At the last moment, Fallon changes his mind without telling anyone, makes the other (unspoken) choice, and acts against the careful visual correspondences to conflagration and survival Lester has constructed throughout the film.
Reviewers note how seemingly ridiculous Fallon's behavior is without taking into context the profound isolation (and nihilism?) of the character. And narratively his silence doesn't seem to make sense at all unless it is understood as a tacit admission by Fallon (and the filmmaker) that the dilemma as portrayed is fundamentally inexorable, unsolvable, the "juggernaut" of the title: If the bombs are wired differently, then it doesn't matter what Fallon says or does, as each man in succession will face his own either-or decision, and the probability is that a bit more or less of half of them will get it wrong. That Fallon makes the "right" choice now (that everyone in succession follows him, that the intervention is successful and everyone saved, etc.) seems beside the point.

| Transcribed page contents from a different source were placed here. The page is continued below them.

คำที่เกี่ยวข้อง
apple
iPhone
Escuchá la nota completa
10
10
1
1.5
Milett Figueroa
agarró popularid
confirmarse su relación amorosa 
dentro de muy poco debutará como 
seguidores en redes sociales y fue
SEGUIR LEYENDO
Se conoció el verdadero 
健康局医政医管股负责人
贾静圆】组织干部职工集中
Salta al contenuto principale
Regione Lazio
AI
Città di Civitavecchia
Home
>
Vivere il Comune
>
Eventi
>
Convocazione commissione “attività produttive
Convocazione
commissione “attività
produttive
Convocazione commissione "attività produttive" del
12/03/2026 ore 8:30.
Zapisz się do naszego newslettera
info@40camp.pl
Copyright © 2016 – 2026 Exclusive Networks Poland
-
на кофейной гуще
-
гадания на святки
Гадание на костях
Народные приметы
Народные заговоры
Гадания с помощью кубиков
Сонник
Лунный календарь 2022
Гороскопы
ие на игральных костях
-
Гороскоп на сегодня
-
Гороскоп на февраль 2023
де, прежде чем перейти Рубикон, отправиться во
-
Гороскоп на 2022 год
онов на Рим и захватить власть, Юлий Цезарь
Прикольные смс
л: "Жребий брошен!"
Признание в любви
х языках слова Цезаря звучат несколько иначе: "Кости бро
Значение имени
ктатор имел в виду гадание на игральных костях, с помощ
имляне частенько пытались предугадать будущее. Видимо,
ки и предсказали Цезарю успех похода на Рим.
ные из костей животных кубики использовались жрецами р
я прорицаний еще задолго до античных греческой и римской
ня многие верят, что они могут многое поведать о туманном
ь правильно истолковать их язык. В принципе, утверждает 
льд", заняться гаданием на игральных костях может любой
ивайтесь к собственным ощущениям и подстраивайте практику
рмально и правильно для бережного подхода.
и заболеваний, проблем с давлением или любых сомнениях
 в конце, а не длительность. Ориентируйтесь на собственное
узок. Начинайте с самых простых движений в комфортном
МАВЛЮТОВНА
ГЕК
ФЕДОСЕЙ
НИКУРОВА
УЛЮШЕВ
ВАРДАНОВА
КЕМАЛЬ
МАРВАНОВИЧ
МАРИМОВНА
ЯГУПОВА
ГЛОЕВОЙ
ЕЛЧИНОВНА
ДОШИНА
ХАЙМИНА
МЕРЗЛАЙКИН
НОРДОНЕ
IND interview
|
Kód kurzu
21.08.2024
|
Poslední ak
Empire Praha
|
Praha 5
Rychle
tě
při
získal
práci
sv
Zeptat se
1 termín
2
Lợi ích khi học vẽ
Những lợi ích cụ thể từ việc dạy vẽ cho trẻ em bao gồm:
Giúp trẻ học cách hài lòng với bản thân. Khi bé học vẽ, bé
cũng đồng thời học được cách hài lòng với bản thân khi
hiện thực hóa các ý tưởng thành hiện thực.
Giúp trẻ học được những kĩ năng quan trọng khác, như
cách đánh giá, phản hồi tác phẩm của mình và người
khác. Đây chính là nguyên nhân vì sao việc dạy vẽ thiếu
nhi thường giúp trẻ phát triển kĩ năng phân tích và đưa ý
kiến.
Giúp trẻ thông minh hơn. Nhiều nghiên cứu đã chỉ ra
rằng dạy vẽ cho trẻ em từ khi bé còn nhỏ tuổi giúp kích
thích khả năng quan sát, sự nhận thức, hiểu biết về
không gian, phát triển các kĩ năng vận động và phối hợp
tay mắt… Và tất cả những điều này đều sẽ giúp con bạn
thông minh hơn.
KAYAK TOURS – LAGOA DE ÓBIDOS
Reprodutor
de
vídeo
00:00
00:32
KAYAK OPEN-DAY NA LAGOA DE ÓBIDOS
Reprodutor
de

The narrative feels "exploded" and the viewer senses catastrophe has occurred in the fabric of JUGGERNAUT. The few moments left to the film feel like a (quite beautiful) glide into a receding fantasy. While allowing his audience the narrative contrivance of a positive conclusion for his hero and those aboard Britannic, Lester has managed -- through a succession of visual/aural tropes and seeming logical inconsistencies leading up to and through Fallon's silence and decision -- to suggest very strongly why such a conclusion must be felt as unconvincing, that the worst has inevitably occurred, and that all aboard are lost.
Given what the audience has been led to understand earlier in the film, the wordless last shot really says it all.
I believe JUGGERNAUT is one of Lester's three great films, and one of the best films of the 1970's. THIS TITLE NEEDS TO BE RESTORED AND GIVEN A QUALITY TRANSFER TO DVD!